W3C XML Schema allows the schema element without the targetNamespace attribute. Some people call such schemas chameleons. Why they are called that is irrelevant; what you should know is to avoid them.

One reason is that it's highly likely that validators will have interoperability problems here. Another reason is that some people like to invent cool tricks by using a chameleon schema. But don't be fooled by those tricks; they are for schema hackers, not for ordinary good citizens.

Unfortunately, if you want to know exactly why you should avoid them, then you have to learn what they are. Consider the following chameleon schema.

<xs:schema xmlns:xs="http://www.w3.org/2001/XMLSchema">

  <!-- note that targetNamespace attribute is absent. -->

  

  <xs:element name="person">

    <xs:complexType>

      <xs:sequence>

        <xs:element ref="familyName" />

        <xs:element ref="firstName" />

      </xs:sequence>

    </xs:complexType>

  </xs:element>

  <xs:element name="familyName" type="xs:string"/>

  <xs:element name="firstName" type="xs:string"/>

</xs:schema>

Then you write another schema file and include the one above by using the include element.

<xs:schema xmlns:xs="http://www.w3.org/2001/XMLSchema"

           targetNamespace="http://example.com">

  

  <xs:include schemaLocation="above.xsd" />

  

  <xs:element name="root">

    <xs:complexType>

      <xs:sequence>

        <xs:element ref="person" maxOccurs="unbounded" />

      </xs:sequence>

    </xs:complexType>

  </xs:element>

</xs:schema>

It seems OK, but actually it isn't. Look at the red line. It looks like a reference to the familyName element. But it isn't. Since this chameleon schema is included by a schema with targetNamespace="http://example.com/", the familyName element is in this namespace.

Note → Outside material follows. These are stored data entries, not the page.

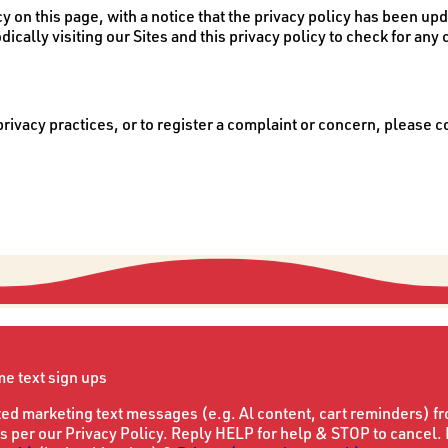
cy on this page, with a notice that the privacy policy has been upd
odically visiting our Sites and this privacy policy to check for any
ivacy practices, or to register a complaint or concern, please co
ime text sign ups
ted marketing text messages (e.g. Al content, cart reminders) f
s per our Privacy Policy. Reply HELP for help & STOP to cancel.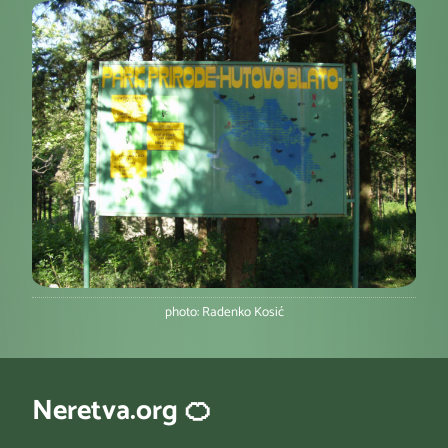
photo: Radenko Kosić
Neretva.org 🍊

So to refer to this declaration, you have to rewrite the red line as

<xs:element ref="bp:familyName" xmlns:bp="http://example.com" />

Now what happens if you want to reuse this chameleon schema from a schema whose target namespace is http://www.foo.com? The answer: you can't.

As you can see, the sole merit of using the chameleon schema is gone.

Even worse, you can't detect this error in some validators because they think that those missing components may appear afterward.

Conclusion

There are many pitfalls in XML Schema that should be avoided, which will make your life easier because you'll have less to learn. And you won't lose the expressiveness of W3C XML Schema. Keep it simple and have a happy life!